* _Task item_: Each time a line of the listing holds "will", copy that line.

* _Input data_:
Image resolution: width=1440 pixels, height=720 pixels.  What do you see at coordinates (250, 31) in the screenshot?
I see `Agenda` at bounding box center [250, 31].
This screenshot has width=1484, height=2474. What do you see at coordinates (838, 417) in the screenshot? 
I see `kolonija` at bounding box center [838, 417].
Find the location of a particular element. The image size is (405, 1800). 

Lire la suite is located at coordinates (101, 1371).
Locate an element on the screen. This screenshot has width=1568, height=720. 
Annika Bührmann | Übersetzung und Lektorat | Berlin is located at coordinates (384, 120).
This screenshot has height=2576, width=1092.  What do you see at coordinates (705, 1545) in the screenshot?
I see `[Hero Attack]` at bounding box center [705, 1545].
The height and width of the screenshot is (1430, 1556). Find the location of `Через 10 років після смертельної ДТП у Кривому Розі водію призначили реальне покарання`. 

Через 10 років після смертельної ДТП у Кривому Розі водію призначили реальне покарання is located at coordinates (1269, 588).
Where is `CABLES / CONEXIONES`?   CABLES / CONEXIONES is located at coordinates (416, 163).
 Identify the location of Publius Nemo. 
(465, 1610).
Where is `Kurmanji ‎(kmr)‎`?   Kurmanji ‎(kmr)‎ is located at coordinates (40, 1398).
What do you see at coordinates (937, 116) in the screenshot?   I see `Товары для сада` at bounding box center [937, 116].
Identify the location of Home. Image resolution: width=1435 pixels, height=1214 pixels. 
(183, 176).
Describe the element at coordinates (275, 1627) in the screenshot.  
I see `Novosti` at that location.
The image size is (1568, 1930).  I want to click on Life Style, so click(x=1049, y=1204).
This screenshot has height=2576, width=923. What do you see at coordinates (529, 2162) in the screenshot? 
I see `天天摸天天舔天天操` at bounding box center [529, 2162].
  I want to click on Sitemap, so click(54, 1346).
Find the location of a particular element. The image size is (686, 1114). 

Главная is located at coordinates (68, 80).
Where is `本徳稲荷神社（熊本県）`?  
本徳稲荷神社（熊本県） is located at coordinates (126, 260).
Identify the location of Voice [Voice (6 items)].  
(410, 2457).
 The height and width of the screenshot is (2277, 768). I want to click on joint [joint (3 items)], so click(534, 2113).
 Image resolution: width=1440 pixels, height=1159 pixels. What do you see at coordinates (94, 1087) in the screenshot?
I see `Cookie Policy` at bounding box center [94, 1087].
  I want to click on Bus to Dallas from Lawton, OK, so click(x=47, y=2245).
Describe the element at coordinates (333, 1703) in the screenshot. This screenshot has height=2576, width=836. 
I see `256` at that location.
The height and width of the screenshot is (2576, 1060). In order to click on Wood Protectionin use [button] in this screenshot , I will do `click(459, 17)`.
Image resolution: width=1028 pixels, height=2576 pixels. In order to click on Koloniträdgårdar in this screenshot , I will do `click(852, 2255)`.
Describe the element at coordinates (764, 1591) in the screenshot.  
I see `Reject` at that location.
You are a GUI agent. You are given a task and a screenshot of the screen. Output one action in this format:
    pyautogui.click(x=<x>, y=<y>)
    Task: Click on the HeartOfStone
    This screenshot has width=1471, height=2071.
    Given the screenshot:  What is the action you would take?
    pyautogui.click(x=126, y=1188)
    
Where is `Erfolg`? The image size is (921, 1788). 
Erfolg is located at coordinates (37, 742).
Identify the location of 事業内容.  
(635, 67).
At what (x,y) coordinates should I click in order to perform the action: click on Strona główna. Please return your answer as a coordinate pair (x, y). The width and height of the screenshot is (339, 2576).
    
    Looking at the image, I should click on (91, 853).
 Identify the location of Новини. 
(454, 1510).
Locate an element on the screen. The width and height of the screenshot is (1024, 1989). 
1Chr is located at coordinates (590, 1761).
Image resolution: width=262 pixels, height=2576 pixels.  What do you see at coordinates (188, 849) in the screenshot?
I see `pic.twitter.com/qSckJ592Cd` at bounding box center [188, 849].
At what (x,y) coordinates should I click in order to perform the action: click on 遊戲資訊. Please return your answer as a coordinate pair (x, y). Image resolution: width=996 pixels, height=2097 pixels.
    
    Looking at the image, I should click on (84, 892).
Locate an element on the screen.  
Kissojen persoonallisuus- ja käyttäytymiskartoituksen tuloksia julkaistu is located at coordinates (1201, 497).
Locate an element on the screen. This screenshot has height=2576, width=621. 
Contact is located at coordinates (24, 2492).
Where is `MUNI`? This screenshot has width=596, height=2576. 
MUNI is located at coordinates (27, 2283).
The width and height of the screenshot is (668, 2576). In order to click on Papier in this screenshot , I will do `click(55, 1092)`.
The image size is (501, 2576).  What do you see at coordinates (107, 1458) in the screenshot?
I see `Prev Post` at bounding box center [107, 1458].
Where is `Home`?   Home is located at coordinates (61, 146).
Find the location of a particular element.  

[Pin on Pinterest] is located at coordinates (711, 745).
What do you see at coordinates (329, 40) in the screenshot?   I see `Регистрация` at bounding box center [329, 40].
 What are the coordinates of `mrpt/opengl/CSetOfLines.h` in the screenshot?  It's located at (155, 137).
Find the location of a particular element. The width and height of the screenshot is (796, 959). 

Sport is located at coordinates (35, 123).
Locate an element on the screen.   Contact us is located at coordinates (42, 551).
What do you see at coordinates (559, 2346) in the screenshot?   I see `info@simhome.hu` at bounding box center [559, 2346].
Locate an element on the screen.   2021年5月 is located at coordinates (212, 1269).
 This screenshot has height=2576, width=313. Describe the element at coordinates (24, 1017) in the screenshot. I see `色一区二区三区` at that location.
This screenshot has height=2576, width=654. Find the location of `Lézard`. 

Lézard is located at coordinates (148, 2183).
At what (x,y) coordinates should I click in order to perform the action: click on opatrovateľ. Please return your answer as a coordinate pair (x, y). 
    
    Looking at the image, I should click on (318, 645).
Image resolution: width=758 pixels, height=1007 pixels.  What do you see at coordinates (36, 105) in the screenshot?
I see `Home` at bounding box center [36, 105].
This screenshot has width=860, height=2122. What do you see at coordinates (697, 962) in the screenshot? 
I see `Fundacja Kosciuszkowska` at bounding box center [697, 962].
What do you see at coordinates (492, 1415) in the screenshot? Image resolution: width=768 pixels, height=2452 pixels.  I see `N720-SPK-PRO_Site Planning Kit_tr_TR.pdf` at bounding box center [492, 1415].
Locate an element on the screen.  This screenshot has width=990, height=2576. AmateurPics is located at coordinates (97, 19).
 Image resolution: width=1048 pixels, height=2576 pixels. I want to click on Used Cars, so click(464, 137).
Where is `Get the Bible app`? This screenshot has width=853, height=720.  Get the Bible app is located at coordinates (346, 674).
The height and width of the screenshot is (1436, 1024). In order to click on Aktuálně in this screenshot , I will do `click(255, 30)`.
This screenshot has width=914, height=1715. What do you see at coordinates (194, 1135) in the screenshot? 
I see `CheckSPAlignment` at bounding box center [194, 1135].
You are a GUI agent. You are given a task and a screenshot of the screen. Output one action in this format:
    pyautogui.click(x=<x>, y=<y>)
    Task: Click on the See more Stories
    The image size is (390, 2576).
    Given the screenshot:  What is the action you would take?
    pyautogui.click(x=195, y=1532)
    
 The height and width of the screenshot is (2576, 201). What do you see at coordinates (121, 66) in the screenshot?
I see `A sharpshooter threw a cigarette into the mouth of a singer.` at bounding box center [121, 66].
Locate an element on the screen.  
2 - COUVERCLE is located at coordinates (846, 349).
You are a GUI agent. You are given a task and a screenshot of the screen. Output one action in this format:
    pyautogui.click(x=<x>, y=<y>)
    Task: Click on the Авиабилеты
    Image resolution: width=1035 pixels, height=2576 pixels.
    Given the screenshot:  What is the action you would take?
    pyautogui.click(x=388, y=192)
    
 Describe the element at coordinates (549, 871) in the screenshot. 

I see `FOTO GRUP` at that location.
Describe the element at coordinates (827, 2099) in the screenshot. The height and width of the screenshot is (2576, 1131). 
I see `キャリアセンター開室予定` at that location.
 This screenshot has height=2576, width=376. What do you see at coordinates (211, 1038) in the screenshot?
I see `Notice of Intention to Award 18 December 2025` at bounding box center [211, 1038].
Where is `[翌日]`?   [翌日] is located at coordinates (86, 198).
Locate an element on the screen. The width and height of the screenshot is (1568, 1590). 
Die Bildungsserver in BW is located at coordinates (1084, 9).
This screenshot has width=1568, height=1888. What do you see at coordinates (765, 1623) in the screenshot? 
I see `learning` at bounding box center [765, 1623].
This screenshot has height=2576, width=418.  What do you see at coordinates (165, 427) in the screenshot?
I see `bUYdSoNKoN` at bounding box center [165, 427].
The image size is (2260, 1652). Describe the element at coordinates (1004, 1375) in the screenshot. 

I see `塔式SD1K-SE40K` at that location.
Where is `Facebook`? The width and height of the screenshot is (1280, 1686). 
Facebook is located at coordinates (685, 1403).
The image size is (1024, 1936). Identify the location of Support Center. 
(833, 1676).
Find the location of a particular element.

* _Problem solution_:
The height and width of the screenshot is (2576, 1060). In order to click on Wood Protectionin use [button] in this screenshot , I will do `click(459, 17)`.
Image resolution: width=1028 pixels, height=2576 pixels. In order to click on Koloniträdgårdar in this screenshot , I will do `click(852, 2255)`.
The width and height of the screenshot is (668, 2576). In order to click on Papier in this screenshot , I will do `click(55, 1092)`.
The height and width of the screenshot is (1436, 1024). In order to click on Aktuálně in this screenshot , I will do `click(255, 30)`.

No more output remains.